Task objective ::
Please write out only the lines from the line with "The width and" to the line with "The image size is (1280, 720).", inclusive, exactly as they stand below, without the pictures.

Records provided ::
==*==
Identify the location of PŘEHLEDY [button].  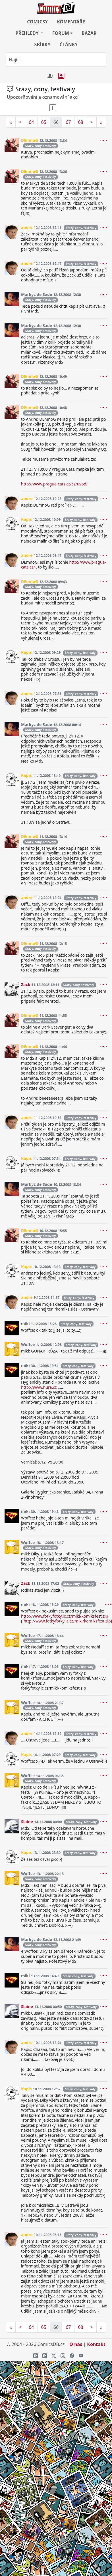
==*==
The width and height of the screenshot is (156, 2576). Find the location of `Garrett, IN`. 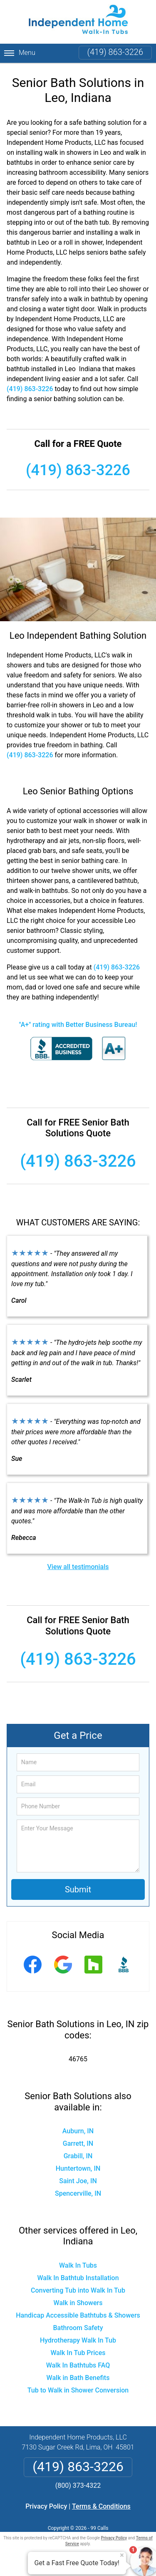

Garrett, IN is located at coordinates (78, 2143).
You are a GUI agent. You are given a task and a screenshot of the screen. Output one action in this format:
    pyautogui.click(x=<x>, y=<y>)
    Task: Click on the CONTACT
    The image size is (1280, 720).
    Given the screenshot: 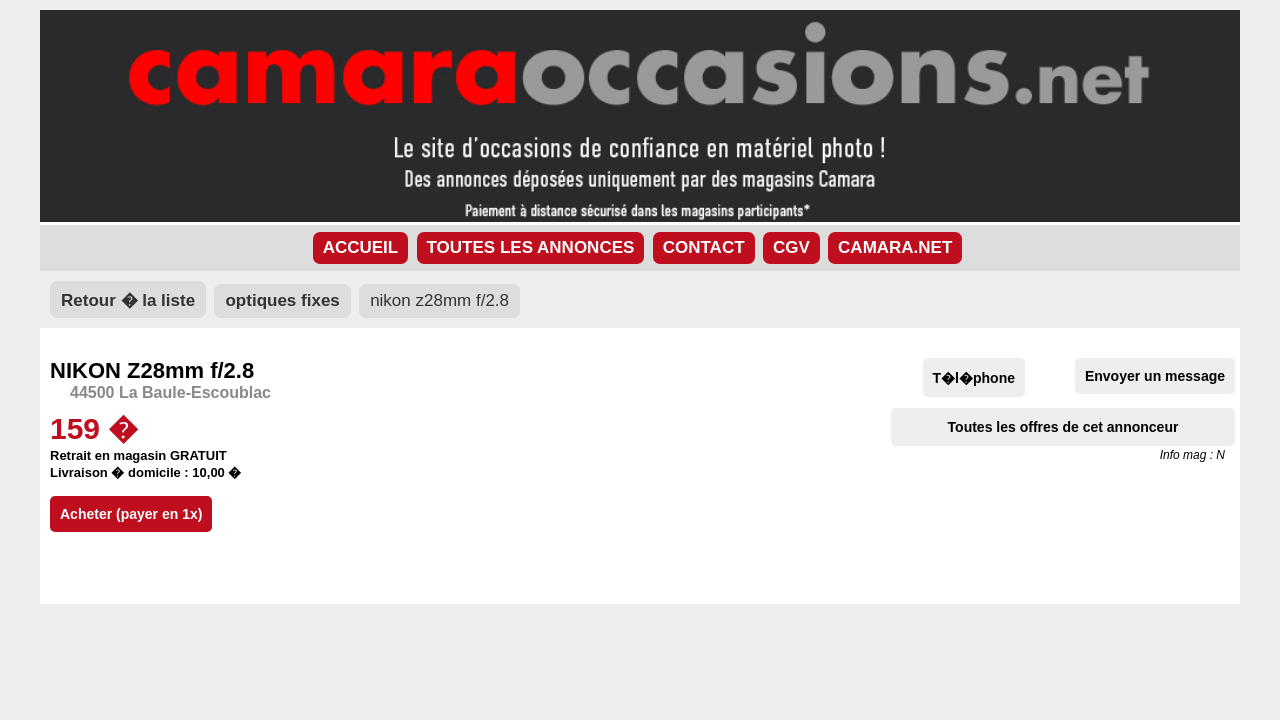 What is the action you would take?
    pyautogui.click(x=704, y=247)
==*==
Solution below ::
The width and height of the screenshot is (156, 2576). Find the location of `Garrett, IN`. 

Garrett, IN is located at coordinates (78, 2143).
You are a GUI agent. You are given a task and a screenshot of the screen. Output one action in this format:
    pyautogui.click(x=<x>, y=<y>)
    Task: Click on the CONTACT
    The image size is (1280, 720).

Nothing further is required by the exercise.